ConcurrentSkipListSet示例
import java.util.*;
import java.util.concurrent.*; /*
* ConcurrentSkipListSet是“线程安全”的集合,而TreeSet是非线程安全的。
*
* 下面是“多个线程同时操作并且遍历集合set”的示例
* (01) 当set是ConcurrentSkipListSet对象时,程序能正常运行。
* (02) 当set是TreeSet对象时,程序会产生ConcurrentModificationException异常。
*
* @author skywang
*/
public class ConcurrentSkipListSetDemo1 { // TODO: set是TreeSet对象时,程序会出错。
//private static Set<String> set = new TreeSet<String>();
private static Set<String> set = new ConcurrentSkipListSet<String>();
public static void main(String[] args) { // 同时启动两个线程对set进行操作!

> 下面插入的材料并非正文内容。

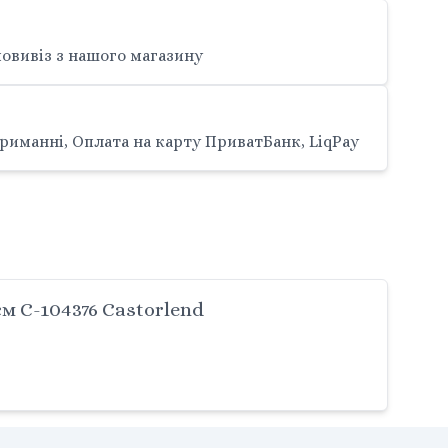
овивіз з нашого магазину
риманні, Оплата на карту ПриватБанк, LiqPay
 С-104376 Castorlend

new MyThread("a").start();
new MyThread("b").start();
} private static void printAll() {
String value = null;
Iterator iter = set.iterator();
while(iter.hasNext()) {
value = (String)iter.next();
System.out.print(value+", ");
}
System.out.println();
} private static class MyThread extends Thread {
MyThread(String name) {
super(name);
}
@Override
public void run() {
int i = 0;
while (i++ < 10) {
// “线程名” + "序号"
String val = Thread.currentThread().getName() + (i%6);
set.add(val);
// 通过“Iterator”遍历set。
printAll();
}
}
}
}
(某一次)运行结果:
a1, b1,
a1, a1, a2, b1,
b1, a1, a2, a3, b1, a1, a2, a3, a1, a4, b1, b2,
a2, a1, a2, a3, a4, a5, b1, b2,
a3, a0, a4, a5, a1, b1, a2, b2,
a3, a0, a4, a1, a5, a2, b1, a3, b2, a4, b3,
a5, a0, b1, a1, b2, a2, b3,
a3, a0, a4, a1, a5, a2, b1, a3, b2, a4, b3, a5, b4,
b1, a0, b2, a1, b3, a2, b4,
a3, a0, a4, a1, a5, a2, b1, a3, b2, a4, b3, a5, b4, b1, b5,
b2, a0, a1, a2, a3, a4, a5, b3, b1, b4, b2, b5,
b3, a0, b4, a1, b5,
a2, a0, a3, a1, a4, a2, a5, a3, b0, a4, b1, a5, b2, b0, b3, b1, b4, b2, b5, b3,
b4, a0, b5,
a1, a2, a3, a4, a5, b0, b1, b2, b3, b4, b5,
a0, a1, a2, a3, a4, a5, b0, b1, b2, b3, b4, b5,
a0, a1, a2, a3, a4, a5, b0, b1, b2, b3, b4, b5,
a0, a1, a2, a3, a4, a5, b0, b1, b2, b3, b4, b5,
结果说明:
示例程序中,启动两个线程(线程a和线程b)分别对ConcurrentSkipListSet进行操作。以线程a而言,它会先获取“线程名”+“序号”,然后将该字符串添加到ConcurrentSkipListSet集合中;接着,遍历并输出集合中的全部元素。 线程b的操作和线程a一样,只不过线程b的名字和线程a的名字不同。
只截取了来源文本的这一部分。